Schritt zurück

Stadt Genthin gibt Pläne für Selbstbetreibung des Stadtkulturhauses auf

Noch gilt ein Beschluss des Stadtrates von 2018, wonach die Stadt das Stadtkulturhaus, das Eigentum der Inprotec AG ist, ab dem 1. Januar 2022 als Pächter übernimmt. Auch aus Kostengründen will das die Stadt nun nicht mehr.

Von Susanne Christmann

Genthin - „Uns bleibt nur die Variante 2“, bringt Wilmut Pflaumbaum (FDP) in der Sitzung des Bau- und Vergabeausschusses die Stadtkulturhaus-Problematik auf den Punkt. Diese Variante bedeutet, dass die Qualifizierungs- und Strukturförderungsgesellschaft (QSG) im Haus bleibt, sich um weitergehendes Nutzungsangebot bemüht und der Stadt eine öffentliche Nutzung einräumt. Der Plan, dass die Stadt selbst nach Auslaufen der Verträge Ende 2021 das Haus in kommunaler Verantwortung betreibt, wird ad acta gelegt. Vorausgesetzt, die Mehrheit der Genthiner Stadträte folgt der Empfehlung des Bau- und Vergabeausschusses.
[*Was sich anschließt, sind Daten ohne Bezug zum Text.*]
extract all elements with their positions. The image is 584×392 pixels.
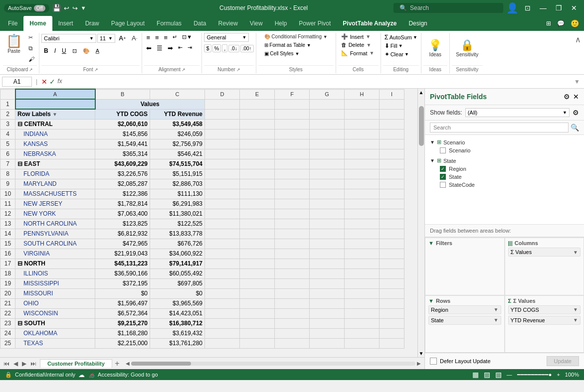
cell-b14[interactable]: $6,812,932 bbox=[95, 229, 150, 239]
cell-f4[interactable] bbox=[275, 129, 310, 139]
cell-g19[interactable] bbox=[310, 278, 345, 288]
clipboard-expand-icon[interactable]: ↗ bbox=[29, 67, 33, 72]
cell-i25[interactable] bbox=[380, 338, 404, 348]
cell-d1[interactable] bbox=[205, 99, 240, 109]
cell-d23[interactable] bbox=[205, 318, 240, 328]
cell-f19[interactable] bbox=[275, 278, 310, 288]
cell-e22[interactable] bbox=[240, 308, 275, 318]
font-size-increase-btn[interactable]: A+ bbox=[116, 33, 128, 43]
cell-a6[interactable]: NEBRASKA bbox=[15, 149, 95, 159]
cell-c7[interactable]: $74,515,704 bbox=[150, 159, 205, 169]
wrap-text-button[interactable]: ↵ bbox=[171, 33, 179, 42]
add-sheet-button[interactable]: + bbox=[112, 359, 122, 369]
cell-f23[interactable] bbox=[275, 318, 310, 328]
font-size-box[interactable]: 11 ▼ bbox=[97, 34, 115, 43]
smiley-btn[interactable]: 🙂 bbox=[568, 19, 582, 27]
cell-h21[interactable] bbox=[345, 298, 380, 308]
tab-design[interactable]: Design bbox=[402, 16, 433, 31]
alignment-expand-icon[interactable]: ↗ bbox=[182, 67, 186, 72]
cell-g23[interactable] bbox=[310, 318, 345, 328]
cell-b9[interactable]: $2,085,287 bbox=[95, 179, 150, 189]
cell-d14[interactable] bbox=[205, 229, 240, 239]
cell-i10[interactable] bbox=[380, 189, 404, 199]
pivot-field-item-scenario[interactable]: Scenario bbox=[430, 146, 579, 154]
cell-g21[interactable] bbox=[310, 298, 345, 308]
cell-e13[interactable] bbox=[240, 219, 275, 229]
scroll-down-arrow[interactable]: ▼ bbox=[418, 350, 424, 357]
tab-nav-next[interactable]: ▶ bbox=[20, 360, 28, 367]
cell-h13[interactable] bbox=[345, 219, 380, 229]
tab-data[interactable]: Data bbox=[188, 16, 212, 31]
cell-f15[interactable] bbox=[275, 239, 310, 249]
align-top-button[interactable]: ≡ bbox=[144, 33, 152, 42]
cell-h22[interactable] bbox=[345, 308, 380, 318]
cell-b21[interactable]: $1,596,497 bbox=[95, 298, 150, 308]
show-fields-select[interactable]: (All) ▼ bbox=[465, 108, 570, 117]
ribbon-expand-btn[interactable]: ⊞ bbox=[543, 20, 554, 27]
cell-b13[interactable]: $123,825 bbox=[95, 219, 150, 229]
cell-a2[interactable]: Row Labels ▼ bbox=[15, 109, 95, 119]
cell-b18[interactable]: $36,590,166 bbox=[95, 268, 150, 278]
page-layout-view-icon[interactable]: ▨ bbox=[484, 371, 490, 379]
cell-g2[interactable] bbox=[310, 109, 345, 119]
cell-g13[interactable] bbox=[310, 219, 345, 229]
cell-a15[interactable]: SOUTH CAROLINA bbox=[15, 239, 95, 249]
sheet-tab-customer-profitability[interactable]: Customer Profitability bbox=[40, 359, 112, 368]
cell-a25[interactable]: TEXAS bbox=[15, 338, 95, 348]
cell-a18[interactable]: ILLINOIS bbox=[15, 268, 95, 278]
cell-a7[interactable]: ⊟ EAST bbox=[15, 159, 95, 169]
tab-insert[interactable]: Insert bbox=[52, 16, 79, 31]
cell-c14[interactable]: $13,833,778 bbox=[150, 229, 205, 239]
cell-e17[interactable] bbox=[240, 259, 275, 268]
cell-b11[interactable]: $1,782,814 bbox=[95, 199, 150, 209]
cell-b24[interactable]: $1,168,280 bbox=[95, 328, 150, 338]
ribbon-collapse-btn[interactable]: ∧ bbox=[573, 33, 583, 73]
cell-d3[interactable] bbox=[205, 119, 240, 129]
normal-view-icon[interactable]: ▦ bbox=[472, 371, 479, 379]
cell-h4[interactable] bbox=[345, 129, 380, 139]
cell-f12[interactable] bbox=[275, 209, 310, 219]
tab-help[interactable]: Help bbox=[269, 16, 293, 31]
tab-pivot-analyze[interactable]: PivotTable Analyze bbox=[337, 16, 402, 31]
ideas-button[interactable]: 💡 Ideas bbox=[423, 38, 447, 59]
cell-a19[interactable]: MISSISSIPPI bbox=[15, 278, 95, 288]
cell-c11[interactable]: $6,291,983 bbox=[150, 199, 205, 209]
cell-c10[interactable]: $111,130 bbox=[150, 189, 205, 199]
cell-styles-button[interactable]: ▣ Cell Styles ▼ bbox=[261, 50, 303, 57]
indent-increase-btn[interactable]: ⇥ bbox=[186, 43, 194, 53]
tab-page-layout[interactable]: Page Layout bbox=[105, 16, 151, 31]
cell-d11[interactable] bbox=[205, 199, 240, 209]
pivot-values-ytdrev-item[interactable]: YTD Revenue ▼ bbox=[508, 316, 581, 325]
cell-d17[interactable] bbox=[205, 259, 240, 268]
cell-b17[interactable]: $45,131,223 bbox=[95, 259, 150, 268]
cell-a24[interactable]: OKLAHOMA bbox=[15, 328, 95, 338]
cell-g6[interactable] bbox=[310, 149, 345, 159]
cell-g14[interactable] bbox=[310, 229, 345, 239]
cell-f13[interactable] bbox=[275, 219, 310, 229]
delete-cells-button[interactable]: 🗑 Delete ▼ bbox=[338, 41, 375, 48]
h-scroll-track[interactable] bbox=[131, 362, 415, 366]
cell-b8[interactable]: $3,226,576 bbox=[95, 169, 150, 179]
cell-g18[interactable] bbox=[310, 268, 345, 278]
cell-g24[interactable] bbox=[310, 328, 345, 338]
cell-d6[interactable] bbox=[205, 149, 240, 159]
cell-g11[interactable] bbox=[310, 199, 345, 209]
cell-i4[interactable] bbox=[380, 129, 404, 139]
cell-g25[interactable] bbox=[310, 338, 345, 348]
user-avatar[interactable]: 👤 bbox=[506, 2, 519, 14]
bold-button[interactable]: B bbox=[41, 46, 51, 56]
cell-b7[interactable]: $43,609,229 bbox=[95, 159, 150, 169]
cell-h3[interactable] bbox=[345, 119, 380, 129]
cell-e10[interactable] bbox=[240, 189, 275, 199]
cell-g17[interactable] bbox=[310, 259, 345, 268]
cell-d15[interactable] bbox=[205, 239, 240, 249]
cell-f1[interactable] bbox=[275, 99, 310, 109]
pivot-settings-icon[interactable]: ⚙ bbox=[564, 93, 570, 101]
cell-h15[interactable] bbox=[345, 239, 380, 249]
cell-h20[interactable] bbox=[345, 288, 380, 298]
align-right-button[interactable]: ➡ bbox=[166, 43, 175, 53]
cell-b6[interactable]: $365,314 bbox=[95, 149, 150, 159]
cell-e8[interactable] bbox=[240, 169, 275, 179]
close-btn[interactable]: ✕ bbox=[568, 4, 580, 12]
cell-h7[interactable] bbox=[345, 159, 380, 169]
Im Ausschuss ist die Variante 2 mit fünf Ja-Stimmen und einer Enthaltung favorisiert worden.

Im Vorfeld dieser Entscheidung warb zunächst Jürgen Wagner, Chef des Genthiner Amateurtheaters (Gat) und Mitglied im Carnevalsclub Waschmittelwerk (CCW) für diesen Weg. „Alle anderen Varianten kommen doch aus Kostengründen nicht in Frage“, sagte er in der Einwohnerfragestunde. Und auch wenn zum jetzigen Zeitpunkt überhaupt nicht klar sei, wie und wann das seit Winter bekannte Brandschutzproblem im Stadtkulturhaus geklärt ist, halte er an dem Gat-Plan fest, dass das Haus Weihnachten 2021 wieder nutzbar ist und die Theaterleute traditionsgemäß dort ihr neues Weihnachtsmärchen werden aufführen können, so Wagner. Er ist auch überzeugt davon, dass die Weiterbetreibung durch die QSG die einzige Möglichkeit ist, dass das Haus über 2021 hinaus für die Vereine nutzbar bleibt. Auch Fachbereichsleiterin Dagmar Turian argumentiert als Vertreterin der Stadt in diese Richtung. Zunächst sah es so aus, als würden sich die Ausschussmitglieder einer Entscheidung verweigern, gefordert wurden zunächst Konzepte für den weiteren Betrieb, aber auch für die Herstellung des geforderten Brandenschutzes.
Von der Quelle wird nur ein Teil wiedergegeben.